La formation Cuisine Mode d’Emploi(s) est destinée aux publics éloignés de l’emploi et en situation de précarité économique et sociale, demandeurs d’emploi de longue durée, bénéficiaires du RSA, jeunes demandeur d’emploi sans qualification, et autres personnes placées sous main de justice. Chaque session intègre 8 à 10 stagiaires sélectionnées par un jury composé de professionnels uniquement sur leur motivation et la cohérence de leur projet professionnel . Thierry Marx présent à l’inauguration s’est confié à Essonne Info, « Ce n’est pas parce que des fois vous avez un parcours qui n’a pas été un parcours exceptionnel que vous ne pouvez pas accéder à l’excellence, c’est ce combat-là que nous menons dans les quartiers. J’ai découvert ça quand j’étais aux Restos du Cœur, je me disais comment donner un coup de main, oui je peux ramener de l’alimentation, faire de la cuisine mais bon c’était un peu gadget, ce qui manque c’est la formation professionnelle aux personnes qui n’y ont pas accès facilement, et quand on est déscolarisé trop tôt, quand on vous trouve éloigné de l’emploi, quand la spirale s’inverse, il faut vraiment retrouver un cadre qui va vous aider à vous reconstruire et à reconstruire votre projet, votre projet professionnel, nous c’est 12 semaines, il faut aller vite, on est au 21ème siècle on apprend vite ».

Les élèves de la formation Cuisine Mode d'Emploi(s) ont préparé des entre-mets pour l'inauguration. (SH/EI)

Les élèves de la formation Cuisine Mode d’Emploi(s) ont préparé des entre-mets pour l’inauguration. (SH/EI)

Thierry Marx a créé Cuisine Mode d’Emploi(s) en s’inspirant de sa propre histoire personnelle. « J’ai été déscolarisé à 13 ans, je suis de la Cité des Bois de la baie, j’ai eu la chance de trouver deux cadres éducationnels pour me former, d’abord le sport et ensuite le cadre des métiers chez les compagnons du devoir.
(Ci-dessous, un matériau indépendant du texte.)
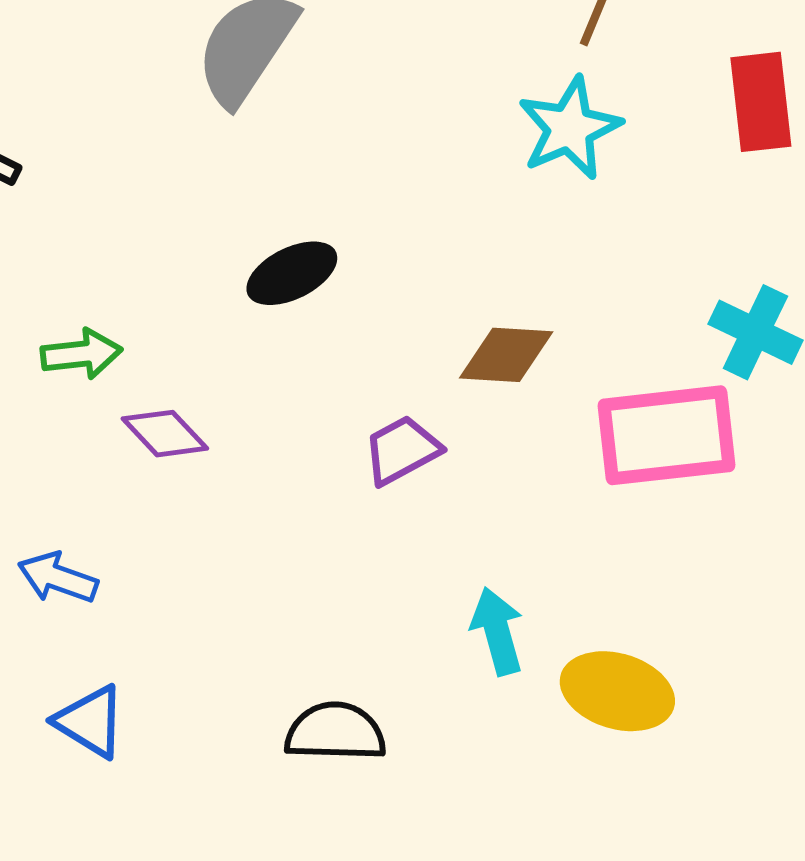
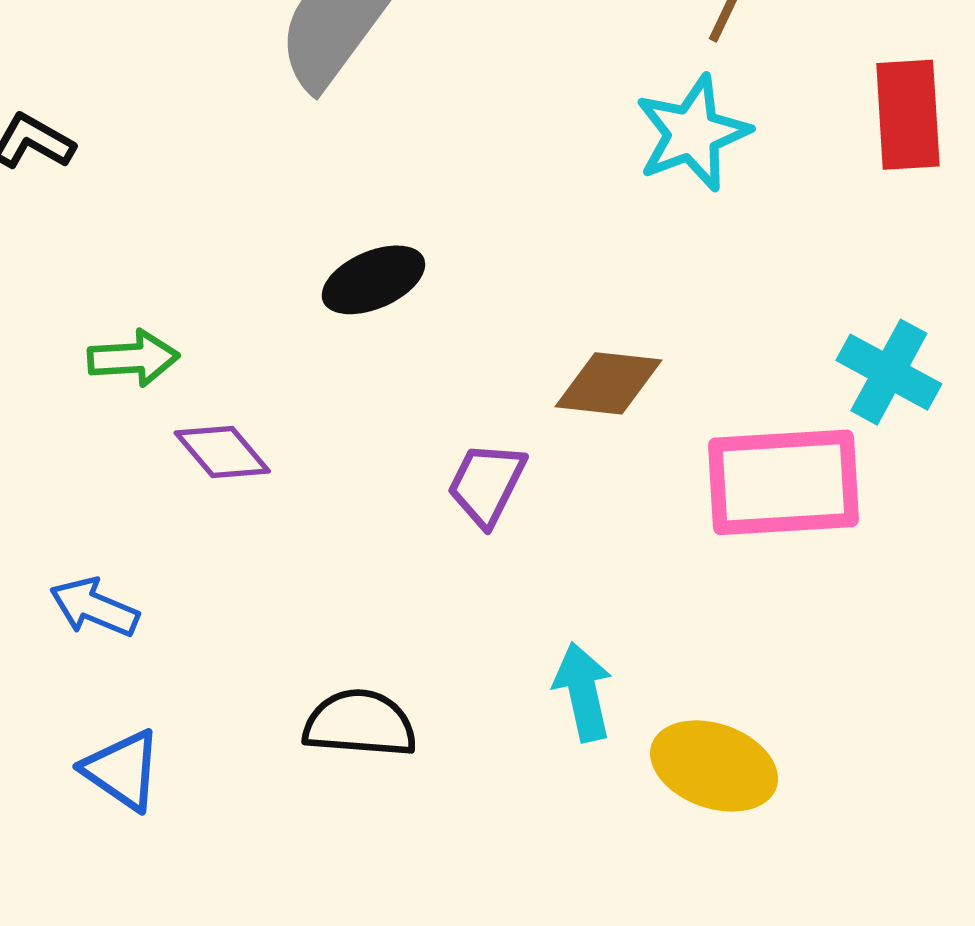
purple trapezoid: (402, 450) -> (487, 484), turned -38
black semicircle: (335, 732) -> (360, 724), moved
J’ai appris à faire pour apprendre, c’est cette mécanique que j’ai employé avec Cuisine Mode d’Emploi(s) et Boulangerie Mode d’Emploi(s), c’est faire pour apprendre, et quand vous faites pour apprendre, tout devient plus simple », explique Chef Marx. Choisir la ville de Grigny a été une évidence pour lui, ce n’est pas choisir un quartier, mais choisir des personnes qui ont cette envie d’apprendre. « Il y avait une volonté de faire quelque chose pour le territoire de Grigny, il y a des personnes qui ont envie d’apprendre un métier, de s’épanouir professionnellement. On ne peut pas voir une ville, un quartier, comme s’il n’y a que des choses qui ne vont pas bien, 80% des choses qui vont bien à Grigny, il y a 20% des choses qui nous irritent un petit peu, c’est comme ça », poursuit-il. En effet, Cuisine Mode d’Emploi(s) forme 100 stagiaires par an, la dernière formation de mai a accueilli neuf apprentis, elle s’est terminée cet été. Quatre parmi eux ont déjà un emploi. « Cuisine Mode d’Emplois c’est une solution innovante pour propulser Grigny vers l’avant, c’est dans cette esprit que les trois signataires se sont engagés sur Cuisine Mode d’Emploi(s), elle permet de rassembler des personnes sur un produit individuel et collectif avec des cultures différentes », raconte  Josiane Chevalier, Préfère de l’Essonne.

La troisième promotion de Cuisine Mode d'Emploi(s) à Grigny. (SH/EI)

La troisième promotion de Cuisine Mode d’Emploi(s) à Grigny. (SH/EI)

Grigny accueille par ailleurs une formation inédite. « Métiers des produits de la mer ». Celle-ci comprend des « blocs de compétences », et permet aux stagiaires d’aspirer aux différents débouchés que représentent les poissonneries. Les stagiaires qui intègrent cette formation sont d’ores-et-déjà employables. « C’est la capacité de construire des hommes qui soient libres et pas corvéables à merci. On ne fabrique pas des futurs collaborateurs pour qu’ils soient exploités, c’est pour qu’ils soient libres, j’ai un métier, voire, je crée mon entreprise et ce qu’il se passe pour bon nombre d’eux, 92% exactement sont déjà employés », raconte Thierry Marx.